Un aparente exceso de emoción tras un ponche terminó provocando un vaciado de bancas este martes durante el duelo entre los Red Sox de Boston y los Nationals de Washington.
Todo ocurrió en la cuarta entrada, cuando el abridor Cade Cavalli dominó a Willson Contreras con un tercer strike. Inmediatamente después del ponche, el lanzador de los Nationals le gritó una frase al primera base venezolano mientras éste caminaba de regreso al dugout. Diversos reportes señalan que Cavalli le dijo: “Sit down, boy” (“Siéntate, muchacho”), palabras que Contreras interpretó como una provocación directa.
La reacción fue inmediata. Contreras se dio la vuelta, encaró al pitcher y lanzó su casco en dirección al montículo antes de intentar ir hacia él. Jugadores y coaches de ambos equipos abandonaron rápidamente las bancas para evitar que la situación escalara, dando paso a varios minutos de empujones e intercambios de palabras.

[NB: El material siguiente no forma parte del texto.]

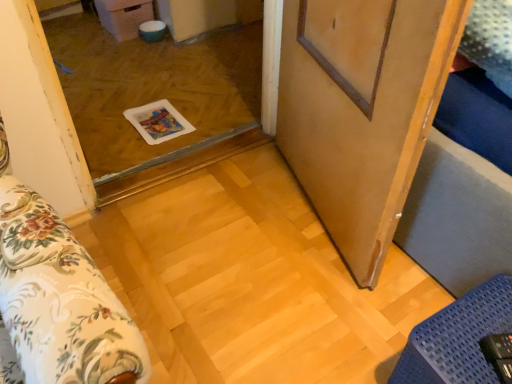 Question: Considering the relative sizes of wooden barn door at center and blue textured mat at lower right in the image provided, is wooden barn door at center wider than blue textured mat at lower right?

Choices:
 (A) yes
 (B) no

Answer: (B)

Question: Is wooden barn door at center next to blue textured mat at lower right and touching it?

Choices:
 (A) no
 (B) yes

Answer: (A)

Question: Is the depth of wooden barn door at center greater than that of blue textured mat at lower right?

Choices:
 (A) yes
 (B) no

Answer: (B)

Question: Can you confirm if wooden barn door at center is shorter than blue textured mat at lower right?

Choices:
 (A) no
 (B) yes

Answer: (A)

Question: From the image's perspective, is wooden barn door at center under blue textured mat at lower right?

Choices:
 (A) yes
 (B) no

Answer: (B)

Question: Is wooden barn door at center oriented towards blue textured mat at lower right?

Choices:
 (A) yes
 (B) no

Answer: (B)

Question: From a real-world perspective, is transparent plastic tray at center physically below wooden barn door at center?

Choices:
 (A) yes
 (B) no

Answer: (A)

Question: Is transparent plastic tray at center further to the viewer compared to wooden barn door at center?

Choices:
 (A) no
 (B) yes

Answer: (B)

Question: Can wooden barn door at center be found inside transparent plastic tray at center?

Choices:
 (A) yes
 (B) no

Answer: (B)

Question: Does transparent plastic tray at center have a smaller size compared to wooden barn door at center?

Choices:
 (A) yes
 (B) no

Answer: (A)

Question: Can you confirm if transparent plastic tray at center is taller than wooden barn door at center?

Choices:
 (A) no
 (B) yes

Answer: (A)

Question: Is transparent plastic tray at center located outside wooden barn door at center?

Choices:
 (A) no
 (B) yes

Answer: (B)

Question: Can you confirm if transparent plastic tray at center is smaller than blue textured mat at lower right?

Choices:
 (A) yes
 (B) no

Answer: (B) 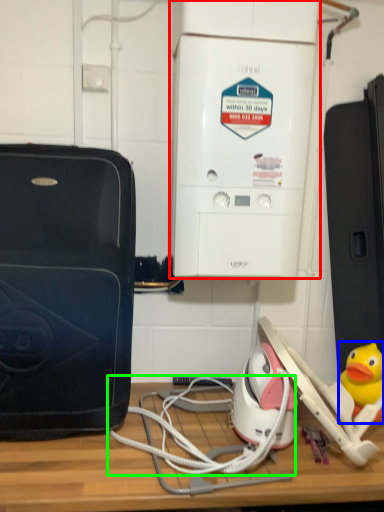 Question: Which object is the farthest from home appliance (highlighted by a red box)? Choose among these: toy (highlighted by a blue box) or cable (highlighted by a green box).

Choices:
 (A) toy
 (B) cable

Answer: (A) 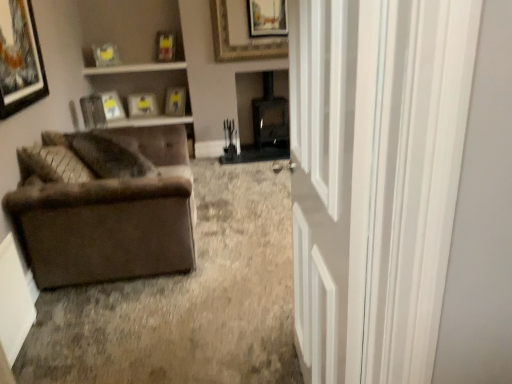 Question: In the image, is matte wooden picture frame at upper left, which is the third picture frame from back to front, positioned in front of or behind matte yellow picture frame at upper left, the fourth picture frame from the front?

Choices:
 (A) front
 (B) behind

Answer: (B)

Question: Considering the positions of matte wooden picture frame at upper left, which is the sixth picture frame from front to back, and matte yellow picture frame at upper left, the 5th picture frame from the back, in the image, is matte wooden picture frame at upper left, which is the sixth picture frame from front to back, bigger or smaller than matte yellow picture frame at upper left, the 5th picture frame from the back,?

Choices:
 (A) small
 (B) big

Answer: (B)

Question: Which object is positioned farthest from the matte yellow picture frame at upper left, the 5th picture frame from the back?

Choices:
 (A) matte wooden picture frame at upper center, placed as the 8th picture frame when sorted from front to back
 (B) white wood window sill at upper center, the 2th window sill viewed from the top
 (C) matte plastic picture frame at upper center, the 5th picture frame in the front-to-back sequence
 (D) matte wooden picture frame at upper left, which is the third picture frame from back to front
 (E) matte black picture frame at upper left, marked as the 1th picture frame in a front-to-back arrangement

Answer: (E)

Question: Estimate the real-world distances between objects in this image. Which object is farther from the matte black picture frame at upper left, marked as the 1th picture frame in a front-to-back arrangement?

Choices:
 (A) matte wooden picture frame at upper left, which is the third picture frame from back to front
 (B) matte yellow picture frame at upper center, acting as the 7th picture frame starting from the front
 (C) white glossy door at right
 (D) matte yellow picture frame at upper left, the fourth picture frame from the front
 (E) matte plastic picture frame at upper center, the 5th picture frame in the front-to-back sequence

Answer: (B) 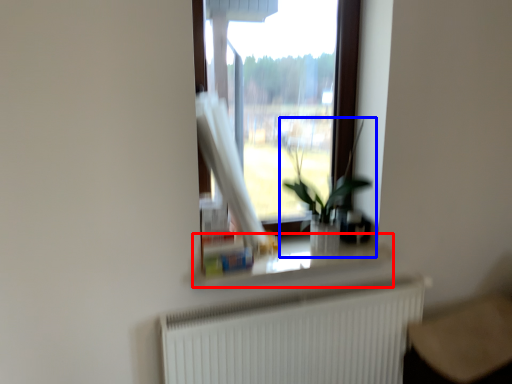 Question: Among these objects, which one is farthest to the camera, window sill (highlighted by a red box) or houseplant (highlighted by a blue box)?

Choices:
 (A) window sill
 (B) houseplant

Answer: (A) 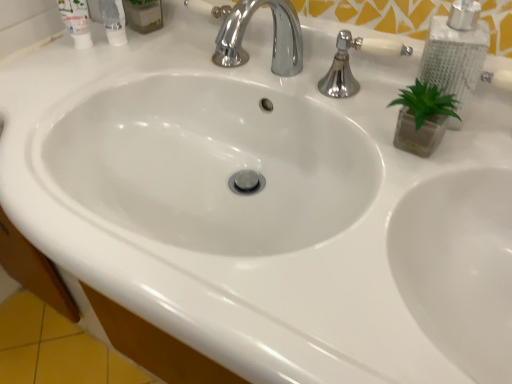 This screenshot has height=384, width=512. I want to click on free location in front of white plastic mouthwash at upper left, the second mouthwash positioned from the left, so click(106, 92). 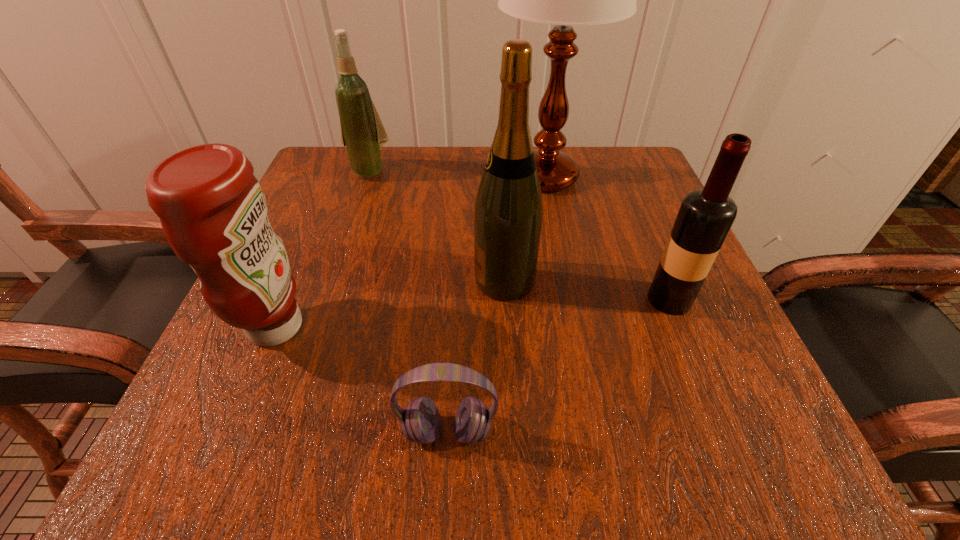 Locate an element on the screen. blank region between the tallest object and the condiment is located at coordinates (411, 252).

The height and width of the screenshot is (540, 960). I want to click on vacant space that is in between the leftmost wine bottle and the nearest object, so click(408, 301).

This screenshot has height=540, width=960. Find the location of `vacant region between the leftmost wine bottle and the nearest object`. vacant region between the leftmost wine bottle and the nearest object is located at coordinates (408, 301).

Locate an element on the screen. vacant region between the tallest object and the rightmost wine bottle is located at coordinates (608, 238).

Find the location of a particular element. The height and width of the screenshot is (540, 960). vacant area that lies between the leftmost wine bottle and the headset is located at coordinates (408, 301).

Identify the location of free space between the nearest object and the tallest object. Image resolution: width=960 pixels, height=540 pixels. (496, 305).

This screenshot has height=540, width=960. In order to click on empty location between the shortest object and the rightmost object in this screenshot , I will do (559, 365).

Identify the location of vacant point located between the tallest object and the farthest wine bottle. (457, 174).

Identify the location of vacant area that lies between the headset and the condiment. The image size is (960, 540). (362, 379).

Find the location of `the fourth closest object to the rightmost object`. the fourth closest object to the rightmost object is located at coordinates (213, 212). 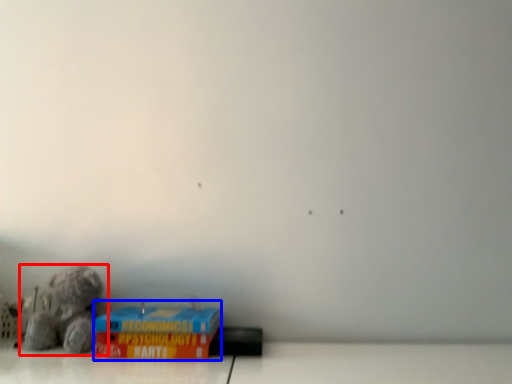 Question: Which object appears closest to the camera in this image, toy (highlighted by a red box) or cardboard box (highlighted by a blue box)?

Choices:
 (A) toy
 (B) cardboard box

Answer: (B) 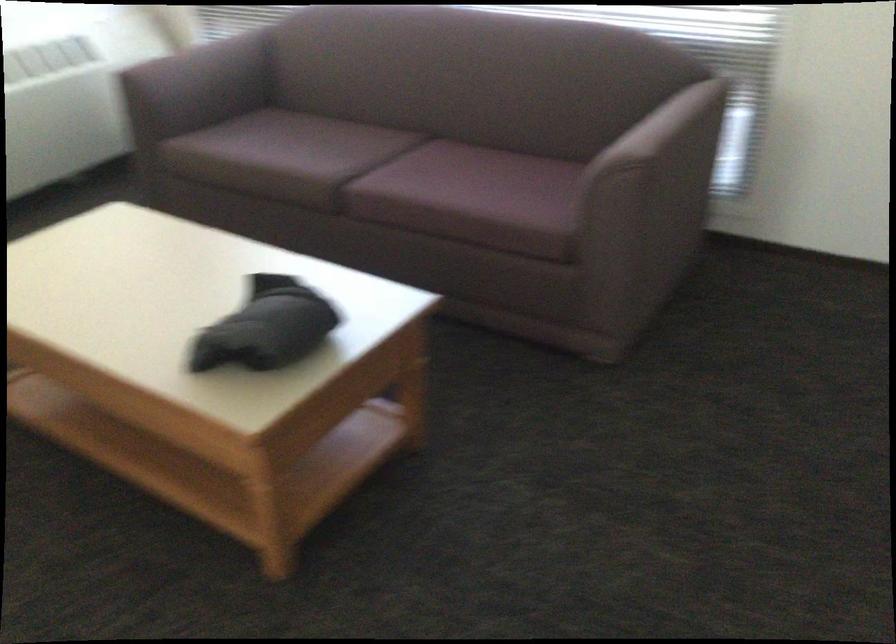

Una vez restablecido el orden, los umpires expulsaron a Willson Contreras, al manager interino de Boston, Chad Tracy, al jugador Nate Eaton y al lanzador de Washington Miles Mikolas, quien salió del bullpen durante el altercado.
Al concluir el encuentro, Contreras responsabilizó a Cavalli de haber iniciado la confrontación con sus palabras, mientras que el pitcher de Washington restó importancia al incidente y aseguró no recordar exactamente lo que había dicho tras el ponche.
Lo que comenzó como la celebración de un ponche terminó convirtiéndose en uno de los momentos más tensos de la jornada en las Grandes Ligas, recordando que, en ocasiones, una sola frase puede encender los ánimos mucho más rápido que un pelotazo o una barrida agresiva.